Anders als Pep Guardiola steht "Carletto" für keine besondere Fußballphilosophie. Er ist kein Verfechter von destruktivem Defensiv- oder bedingungslosem Offensivfußball. Er liebt die Dominanz, doch bleibt ein fußballerisches Chamäleon. "Ich glaube, die zukünftige Entwicklung des Spiels hängt von der Verbesserung offensiverer Lösungen ab", schrieb Ancelotti 1997 in seiner Facharbeit Il futuro del calcio ("Die Zukunft des Fußballs").

In seiner erfolgreichen Zeit als Milan-Trainer von 2001 bis 2009 fand er mit Mittelfeldraute oder Tannenbaumformationen eine perfekte Balance zwischen Defensive und Offensive.
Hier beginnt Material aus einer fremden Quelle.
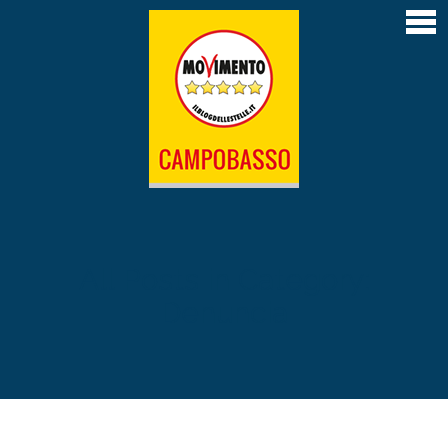
Home
Articoli
Atti depositati
Contatti
L’Amministrazione M5S di Campobasso 2019-
2024
Il Sindaco Roberto Gravina
All Posts in Category:
Denuncia
La giunta
Il Consiglio comunale
Le Commissioni permanenti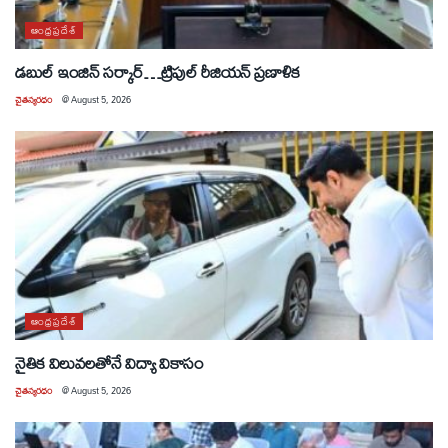
ఆంధ్రప్రదేశ్
డబుల్ ఇంజిన్ సర్కార్…ట్రిపుల్ రీజియన్ ప్రణాళిక
చైతన్యరధం
@
August 5, 2026
ఆంధ్రప్రదేశ్
నైతిక విలువలతోనే విద్యా వికాసం
చైతన్యరధం
@
August 5, 2026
In den letzten Monaten der Saisons blühte Milan regelmäßig auf. Das fällt auf: Ancelottis Mannschaften sind zum richtigen Zeitpunkt in Form. Er kann Kräfte konservieren. Genau daran mangelte es zuletzt den Bayern, die zweimal in Folge in der wichtigsten Saisonphase einbrachen.
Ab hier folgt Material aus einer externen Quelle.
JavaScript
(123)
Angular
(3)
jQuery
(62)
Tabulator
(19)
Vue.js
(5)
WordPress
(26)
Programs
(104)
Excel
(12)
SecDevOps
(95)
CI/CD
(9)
Ein Meister darin, Fußballer bei Laune zu halten

Nach seiner langen Amtszeit bei Milan wechselte Ancelotti zu Chelsea. Dort passte er sich dem englischen Stil an und legte den Fokus auf den durchschlagskräftigen Angriff rund um Didier Drogba. Im 4-3-3 schossen die Blues in der Saison 2009/10 manchen Gegner aus dem Stadion. Als erste Mannschaft seit den sechziger Jahren schossen sie in der höchsten englischen Spielklasse wieder mehr als hundert Tore, 103 waren es.

Nach einer mediokren zweiten Saison fand Ancelotti in Paris eine neue Aufgabe. Aus einem Haufen Stars, die mit den Millionen des Investors aus Katar in die französische Hauptstadt gelockt wurden, sollte er ein Team machen. Genau darin liegt eine Stärke des Italieners. Er versteht es wie vielleicht kein Zweiter, seinen Stars ausreichend, aber nicht zu viele Freiheiten zu gönnen. Er ist ein Meister darin, hochbezahlte Fußballer bei Laune zu halten.